Problem statement:
Transcribe each of the records below exactly, excluding all pictures.

Records for the exercise:
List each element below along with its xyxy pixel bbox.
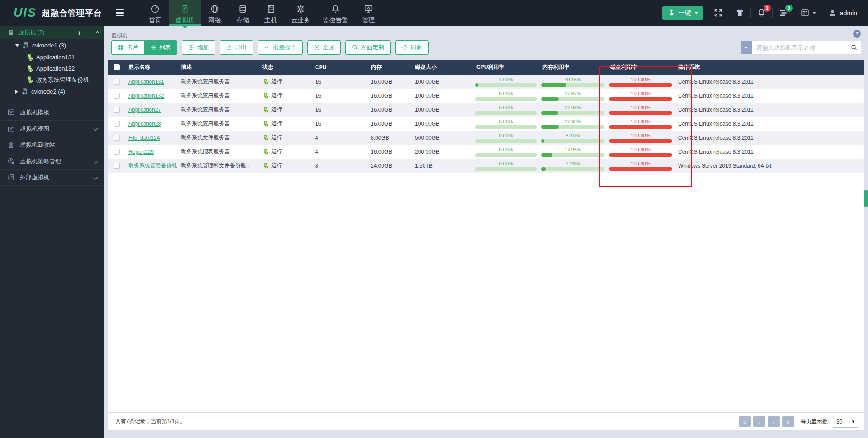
nav-item-network[interactable]: 网络 — [201, 0, 229, 26]
sidebar-root-label: 虚拟机 (7) — [18, 28, 45, 37]
nav-item-host[interactable]: 主机 — [257, 0, 285, 26]
alarm-bell-icon[interactable]: 2 — [757, 8, 766, 18]
vm-name-link[interactable]: 教务系统管理备份机 — [128, 162, 177, 169]
user-menu[interactable]: admin — [828, 9, 857, 17]
theme-icon[interactable] — [735, 8, 745, 18]
ui-customize-button[interactable]: 界面定制 — [345, 40, 391, 55]
table-body: Application131教务系统应用服务器运行1616.00GB100.00… — [108, 75, 864, 173]
tree-host-node[interactable]: cvknode2 (4) — [0, 85, 104, 98]
collapse-up-icon[interactable] — [95, 31, 100, 36]
export-button[interactable]: 导出 — [220, 40, 253, 55]
list-view-button[interactable]: 列表 — [144, 41, 177, 54]
nav-item-manage[interactable]: 管理 — [354, 0, 382, 26]
tree-vm-node[interactable]: Application132 — [0, 63, 104, 74]
hamburger-menu-icon[interactable] — [116, 9, 124, 17]
help-icon[interactable]: ? — [853, 30, 861, 38]
vm-name-link[interactable]: Application28 — [128, 121, 161, 127]
vm-cpu-utilization: 0.00% — [473, 105, 539, 115]
search-icon[interactable] — [850, 44, 858, 51]
row-checkbox[interactable] — [108, 79, 125, 85]
column-header[interactable]: 内存 — [367, 63, 411, 71]
add-button[interactable]: 增加 — [182, 40, 215, 55]
vm-name-link[interactable]: Report126 — [128, 149, 154, 155]
vm-tree-icon — [8, 29, 14, 36]
vm-memory: 16.00GB — [367, 79, 411, 85]
table-row[interactable]: 教务系统管理备份机教务系统管理和文件备份服...运行824.00GB1.50TB… — [108, 159, 864, 173]
vm-name-link[interactable]: File_date124 — [128, 135, 160, 141]
sidebar-item-vm-policy[interactable]: 虚拟机策略管理 — [0, 153, 104, 169]
vm-running-icon — [262, 92, 269, 99]
card-view-button[interactable]: 卡片 — [112, 41, 144, 54]
column-header[interactable]: 描述 — [177, 63, 259, 71]
select-all-checkbox[interactable] — [108, 64, 125, 70]
tasks-icon[interactable]: 0 — [778, 8, 788, 18]
first-page-button[interactable]: « — [739, 416, 751, 427]
tree-remove-icon[interactable]: − — [86, 29, 90, 36]
one-key-button[interactable]: 一键 — [662, 6, 703, 20]
table-row[interactable]: Application132教务系统应用服务器运行1616.00GB100.00… — [108, 89, 864, 103]
prev-page-button[interactable]: ‹ — [753, 416, 765, 427]
vm-cpu-utilization: 1.00% — [473, 77, 539, 87]
nav-item-cloud-service[interactable]: 云业务 — [285, 0, 316, 26]
row-checkbox[interactable] — [108, 107, 125, 113]
nav-item-storage[interactable]: 存储 — [229, 0, 257, 26]
search-input[interactable] — [752, 41, 861, 54]
column-header[interactable]: 操作系统 — [675, 63, 864, 71]
column-header[interactable]: CPU — [311, 64, 367, 71]
batch-ops-button[interactable]: 批量操作 — [258, 40, 303, 55]
row-checkbox[interactable] — [108, 149, 125, 155]
sidebar-item-vm-template[interactable]: 虚拟机模板 — [0, 104, 104, 120]
fullscreen-view-button[interactable]: 全屏 — [307, 40, 341, 55]
next-page-button[interactable]: › — [768, 416, 780, 427]
search-area — [741, 41, 861, 54]
table-row[interactable]: File_date124教务系统文件服务器运行48.00GB500.00GB0.… — [108, 131, 864, 145]
nav-item-monitor-alarm[interactable]: 监控告警 — [316, 0, 354, 26]
table-row[interactable]: Application131教务系统应用服务器运行1616.00GB100.00… — [108, 75, 864, 89]
tree-host-node[interactable]: cvknode1 (3) — [0, 39, 104, 52]
vm-name-link[interactable]: Application132 — [128, 93, 164, 99]
refresh-button[interactable]: 刷新 — [395, 40, 429, 55]
task-badge: 0 — [785, 5, 793, 12]
search-filter-dropdown[interactable] — [741, 41, 752, 54]
column-header[interactable]: 磁盘利用率 — [607, 63, 675, 71]
top-navbar: UIS 超融合管理平台 首页虚拟机网络存储主机云业务监控告警管理 一键 2 0 … — [0, 0, 868, 26]
row-checkbox[interactable] — [108, 121, 125, 127]
sidebar-vm-root[interactable]: 虚拟机 (7) + − — [0, 26, 104, 39]
table-row[interactable]: Application28教务系统应用服务器运行1616.00GB100.00G… — [108, 117, 864, 131]
table-row[interactable]: Report126教务系统报表服务器运行416.00GB200.00GB0.00… — [108, 145, 864, 159]
sidebar-item-vm-recycle[interactable]: 虚拟机回收站 — [0, 137, 104, 153]
vertical-scrollbar-thumb[interactable] — [864, 190, 868, 207]
caret-expanded-icon[interactable] — [15, 44, 19, 47]
column-header[interactable]: 内存利用率 — [539, 63, 607, 71]
row-checkbox[interactable] — [108, 93, 125, 99]
sidebar-item-external-vm[interactable]: 外部虚拟机 — [0, 169, 104, 185]
vm-disk-utilization: 100.00% — [607, 77, 675, 87]
vm-cpu: 16 — [311, 79, 367, 85]
column-header[interactable]: CPU利用率 — [473, 63, 539, 71]
fullscreen-icon[interactable] — [713, 8, 723, 18]
nav-label: 虚拟机 — [175, 16, 194, 24]
button-label: 导出 — [235, 43, 247, 52]
last-page-button[interactable]: » — [782, 416, 794, 427]
vm-name-link[interactable]: Application131 — [128, 79, 164, 85]
caret-collapsed-icon[interactable] — [15, 90, 18, 94]
nav-item-vm[interactable]: 虚拟机 — [169, 0, 201, 26]
tree-vm-node[interactable]: 教务系统管理备份机 — [0, 74, 104, 85]
column-header[interactable]: 状态 — [259, 63, 311, 71]
tree-vm-node[interactable]: Application131 — [0, 52, 104, 63]
tree-node-label: Application132 — [36, 65, 75, 72]
row-checkbox[interactable] — [108, 163, 125, 169]
column-header[interactable]: 磁盘大小 — [411, 63, 473, 71]
vm-disk-utilization: 100.00% — [607, 119, 675, 129]
vm-status: 运行 — [259, 78, 311, 85]
row-checkbox[interactable] — [108, 135, 125, 141]
table-row[interactable]: Application27教务系统应用服务器运行1616.00GB100.00G… — [108, 103, 864, 117]
sidebar-item-vm-view[interactable]: 虚拟机视图 — [0, 120, 104, 137]
tree-add-icon[interactable]: + — [77, 29, 81, 36]
column-header[interactable]: 显示名称 — [125, 63, 177, 71]
vm-name-link[interactable]: Application27 — [128, 107, 161, 113]
nav-item-home[interactable]: 首页 — [141, 0, 169, 26]
app-logo: UIS 超融合管理平台 — [0, 0, 115, 26]
page-size-select[interactable]: 30 ▾ — [833, 416, 858, 428]
workbench-menu[interactable] — [800, 8, 816, 18]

Answer space:
List each element below along with its xyxy pixel bbox.
nav-item-network[interactable]: 网络 — [201, 0, 229, 26]
sidebar-root-label: 虚拟机 (7) — [18, 28, 45, 37]
nav-item-host[interactable]: 主机 — [257, 0, 285, 26]
alarm-bell-icon[interactable]: 2 — [757, 8, 766, 18]
vm-name-link[interactable]: 教务系统管理备份机 — [128, 162, 177, 169]
user-menu[interactable]: admin — [828, 9, 857, 17]
theme-icon[interactable] — [735, 8, 745, 18]
ui-customize-button[interactable]: 界面定制 — [345, 40, 391, 55]
table-body: Application131教务系统应用服务器运行1616.00GB100.00… — [108, 75, 864, 173]
tree-host-node[interactable]: cvknode2 (4) — [0, 85, 104, 98]
collapse-up-icon[interactable] — [95, 31, 100, 36]
export-button[interactable]: 导出 — [220, 40, 253, 55]
list-view-button[interactable]: 列表 — [144, 41, 177, 54]
nav-item-manage[interactable]: 管理 — [354, 0, 382, 26]
tree-vm-node[interactable]: Application132 — [0, 63, 104, 74]
hamburger-menu-icon[interactable] — [116, 9, 124, 17]
help-icon[interactable]: ? — [853, 30, 861, 38]
vm-name-link[interactable]: Application28 — [128, 121, 161, 127]
vm-cpu-utilization: 0.00% — [473, 105, 539, 115]
search-icon[interactable] — [850, 44, 858, 51]
row-checkbox[interactable] — [108, 79, 125, 85]
column-header[interactable]: 内存 — [367, 63, 411, 71]
add-button[interactable]: 增加 — [182, 40, 215, 55]
vm-name-link[interactable]: Report126 — [128, 149, 154, 155]
vm-tree-icon — [8, 29, 14, 36]
vm-memory: 16.00GB — [367, 79, 411, 85]
table-row[interactable]: 教务系统管理备份机教务系统管理和文件备份服...运行824.00GB1.50TB… — [108, 159, 864, 173]
vm-name-link[interactable]: File_date124 — [128, 135, 160, 141]
sidebar-item-vm-policy[interactable]: 虚拟机策略管理 — [0, 153, 104, 169]
vm-running-icon — [262, 92, 269, 99]
card-view-button[interactable]: 卡片 — [112, 41, 144, 54]
column-header[interactable]: 描述 — [177, 63, 259, 71]
select-all-checkbox[interactable] — [108, 64, 125, 70]
tasks-icon[interactable]: 0 — [778, 8, 788, 18]
first-page-button[interactable]: « — [739, 416, 751, 427]
tree-remove-icon[interactable]: − — [86, 29, 90, 36]
one-key-button[interactable]: 一键 — [662, 6, 703, 20]
table-row[interactable]: Application132教务系统应用服务器运行1616.00GB100.00… — [108, 89, 864, 103]
prev-page-button[interactable]: ‹ — [753, 416, 765, 427]
vm-cpu-utilization: 1.00% — [473, 77, 539, 87]
nav-item-cloud-service[interactable]: 云业务 — [285, 0, 316, 26]
row-checkbox[interactable] — [108, 107, 125, 113]
nav-item-storage[interactable]: 存储 — [229, 0, 257, 26]
search-input[interactable] — [752, 41, 861, 54]
column-header[interactable]: 操作系统 — [675, 63, 864, 71]
column-header[interactable]: CPU — [311, 64, 367, 71]
batch-ops-button[interactable]: 批量操作 — [258, 40, 303, 55]
row-checkbox[interactable] — [108, 149, 125, 155]
sidebar-item-vm-template[interactable]: 虚拟机模板 — [0, 104, 104, 120]
fullscreen-view-button[interactable]: 全屏 — [307, 40, 341, 55]
next-page-button[interactable]: › — [768, 416, 780, 427]
search-area — [741, 41, 861, 54]
table-row[interactable]: File_date124教务系统文件服务器运行48.00GB500.00GB0.… — [108, 131, 864, 145]
nav-item-monitor-alarm[interactable]: 监控告警 — [316, 0, 354, 26]
table-row[interactable]: Application131教务系统应用服务器运行1616.00GB100.00… — [108, 75, 864, 89]
tree-host-node[interactable]: cvknode1 (3) — [0, 39, 104, 52]
vm-name-link[interactable]: Application132 — [128, 93, 164, 99]
refresh-button[interactable]: 刷新 — [395, 40, 429, 55]
task-badge: 0 — [785, 5, 793, 12]
search-filter-dropdown[interactable] — [741, 41, 752, 54]
column-header[interactable]: 磁盘利用率 — [607, 63, 675, 71]
top-navbar: UIS 超融合管理平台 首页虚拟机网络存储主机云业务监控告警管理 一键 2 0 … — [0, 0, 868, 26]
row-checkbox[interactable] — [108, 121, 125, 127]
sidebar-vm-root[interactable]: 虚拟机 (7) + − — [0, 26, 104, 39]
table-row[interactable]: Application28教务系统应用服务器运行1616.00GB100.00G… — [108, 117, 864, 131]
table-row[interactable]: Report126教务系统报表服务器运行416.00GB200.00GB0.00… — [108, 145, 864, 159]
sidebar-item-vm-recycle[interactable]: 虚拟机回收站 — [0, 137, 104, 153]
vertical-scrollbar-thumb[interactable] — [864, 190, 868, 207]
caret-expanded-icon[interactable] — [15, 44, 19, 47]
column-header[interactable]: 内存利用率 — [539, 63, 607, 71]
row-checkbox[interactable] — [108, 93, 125, 99]
sidebar-item-external-vm[interactable]: 外部虚拟机 — [0, 169, 104, 185]
vm-disk-utilization: 100.00% — [607, 77, 675, 87]
vm-cpu: 16 — [311, 79, 367, 85]
column-header[interactable]: CPU利用率 — [473, 63, 539, 71]
fullscreen-icon[interactable] — [713, 8, 723, 18]
nav-label: 虚拟机 — [175, 16, 194, 24]
button-label: 导出 — [235, 43, 247, 52]
last-page-button[interactable]: » — [782, 416, 794, 427]
vm-name-link[interactable]: Application131 — [128, 79, 164, 85]
caret-collapsed-icon[interactable] — [15, 90, 18, 94]
nav-item-vm[interactable]: 虚拟机 — [169, 0, 201, 26]
tree-vm-node[interactable]: 教务系统管理备份机 — [0, 74, 104, 85]
column-header[interactable]: 状态 — [259, 63, 311, 71]
tree-vm-node[interactable]: Application131 — [0, 52, 104, 63]
tree-node-label: Application132 — [36, 65, 75, 72]
row-checkbox[interactable] — [108, 163, 125, 169]
column-header[interactable]: 磁盘大小 — [411, 63, 473, 71]
vm-disk-utilization: 100.00% — [607, 119, 675, 129]
vm-status: 运行 — [259, 78, 311, 85]
row-checkbox[interactable] — [108, 135, 125, 141]
table-row[interactable]: Application27教务系统应用服务器运行1616.00GB100.00G… — [108, 103, 864, 117]
sidebar-item-vm-view[interactable]: 虚拟机视图 — [0, 120, 104, 137]
tree-add-icon[interactable]: + — [77, 29, 81, 36]
column-header[interactable]: 显示名称 — [125, 63, 177, 71]
vm-name-link[interactable]: Application27 — [128, 107, 161, 113]
nav-item-home[interactable]: 首页 — [141, 0, 169, 26]
app-logo: UIS 超融合管理平台 — [0, 0, 115, 26]
page-size-select[interactable]: 30 ▾ — [833, 416, 858, 428]
workbench-menu[interactable] — [800, 8, 816, 18]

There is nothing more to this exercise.